ここでもまた付加価値の付いた高いレンズをお勧めしなければ、自分の売り上げアップにつながりません。
散々アピールしてやっと高いフレームに決めてくれたお客様に、今度はレンズのセールスです。

お客様によってはレンズもいろいろあるの?また追加料金がいるの?とあからさまに嫌な顔をする方もいて、内心当然だと思っていました。
しかしそこでひるんではいられません。
とにかく心を鬼しにて堂々とセールスをしないとこの勝負に負けてしまいます。

心を強く持ち一生懸命売り上げだけを考えて仕事をした結果、店長からは褒められましたが、自分がこの仕事に付いていけなくなりました。
結局一年で退職しましたが、同じサラリーマンでも販売業だけは止めようと心に誓いました。
あのころを振り返ると、まるで店長からのマインドコントロールにかかっていたような気がします。

お客さんの価値観を変えるのも接客業の一つ

安い商品を求めているお客さんに対して、少しでも高い商品を勧めなければいけない接客に気が引けてしまうと言うのも、確かに頷けます。
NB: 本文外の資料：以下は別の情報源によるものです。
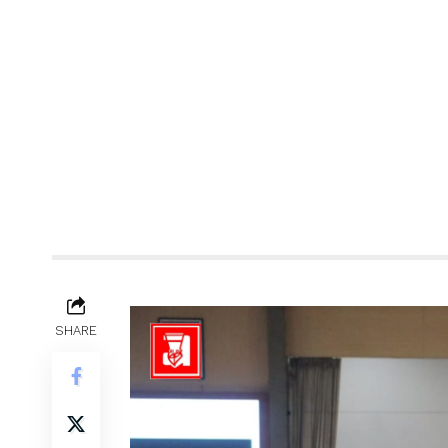
SHARE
ただ、少し値が張ったとしても、高くて良い商品を勧める事によって、お客さんが今までとは違った眼鏡のかけ心地を体験できるのであれば、高くても良い商品を勧めた方がいいでしょう。

お客さんは今までに、かけ心地の良い眼鏡をかけた生活をした事がなかったので、眼鏡は安い方がいいに決まっているという価値観を信じ込んでいるだけです。

その価値観を、接客という仕事で変えてあげるだけで、お客さんの生活はとても良くなる可能性だってあるわけです。

結果、高い眼鏡を買う事によってお客さんの生活の質が向上すれば、また同じ店で買おうと思って頂けるでしょう。

「高い商品を売る」のが悪いわけではありません。

お客さんの得られる価値が、価格より高いと思ってもうらう事ができれば、値段が高くてもお客さんは納得します。

つまり、接客というのは高い商品を売りつける事が目的ではなく、お客さんにその商品の価値を感じてもらうサポートをするのが役目という事です。

そのサポートによって、より高い商品を販売する事ができれば、お店の業績アップにも繋がり、お客さんも満足する事ができるので、結果的に双方がWin-Winの関係になるでしょう。